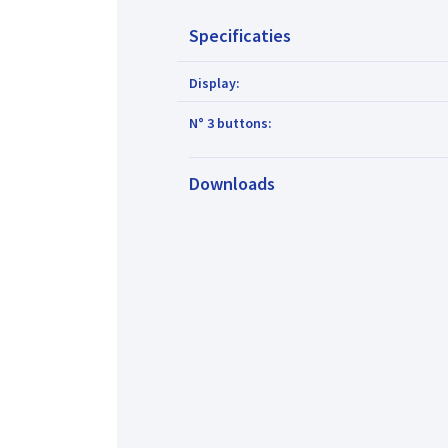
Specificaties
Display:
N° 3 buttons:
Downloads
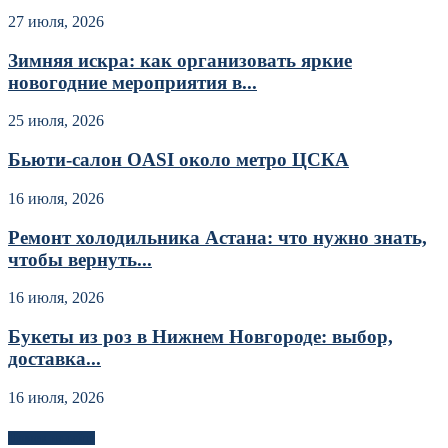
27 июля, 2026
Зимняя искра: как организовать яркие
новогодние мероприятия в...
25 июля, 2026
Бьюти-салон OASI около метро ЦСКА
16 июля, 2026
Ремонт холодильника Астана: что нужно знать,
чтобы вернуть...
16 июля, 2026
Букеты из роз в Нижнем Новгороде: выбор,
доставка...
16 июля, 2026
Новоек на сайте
□ □ □ □ □
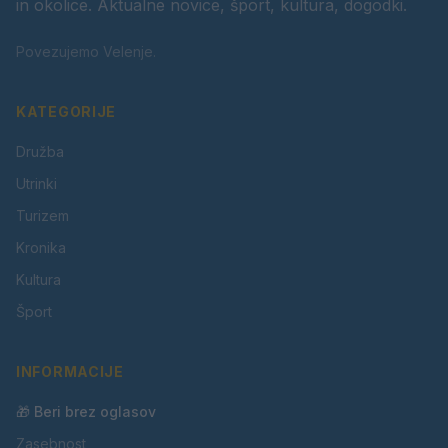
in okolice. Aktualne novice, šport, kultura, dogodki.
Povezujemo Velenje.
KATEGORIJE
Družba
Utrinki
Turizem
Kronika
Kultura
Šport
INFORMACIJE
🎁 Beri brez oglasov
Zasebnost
□ □ □ □ □
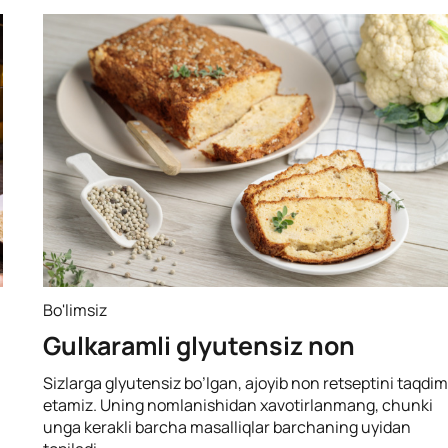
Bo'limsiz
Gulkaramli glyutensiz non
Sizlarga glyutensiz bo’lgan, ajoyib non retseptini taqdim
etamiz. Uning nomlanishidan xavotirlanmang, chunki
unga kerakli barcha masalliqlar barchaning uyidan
□ □ □ □ □
**YOUR TASK**
Within the entries above, the lines from the one containing "Specificaties" through the one containing "Новоек на сайте" are to be transcribed exactly, ends included, pictures excluded.

**RESPONSE TO THE EXERCISE**
Specificaties
Display:
N° 3 buttons:
Downloads
27 июля, 2026
Зимняя искра: как организовать яркие
новогодние мероприятия в...
25 июля, 2026
Бьюти-салон OASI около метро ЦСКА
16 июля, 2026
Ремонт холодильника Астана: что нужно знать,
чтобы вернуть...
16 июля, 2026
Букеты из роз в Нижнем Новгороде: выбор,
доставка...
16 июля, 2026
Новоек на сайте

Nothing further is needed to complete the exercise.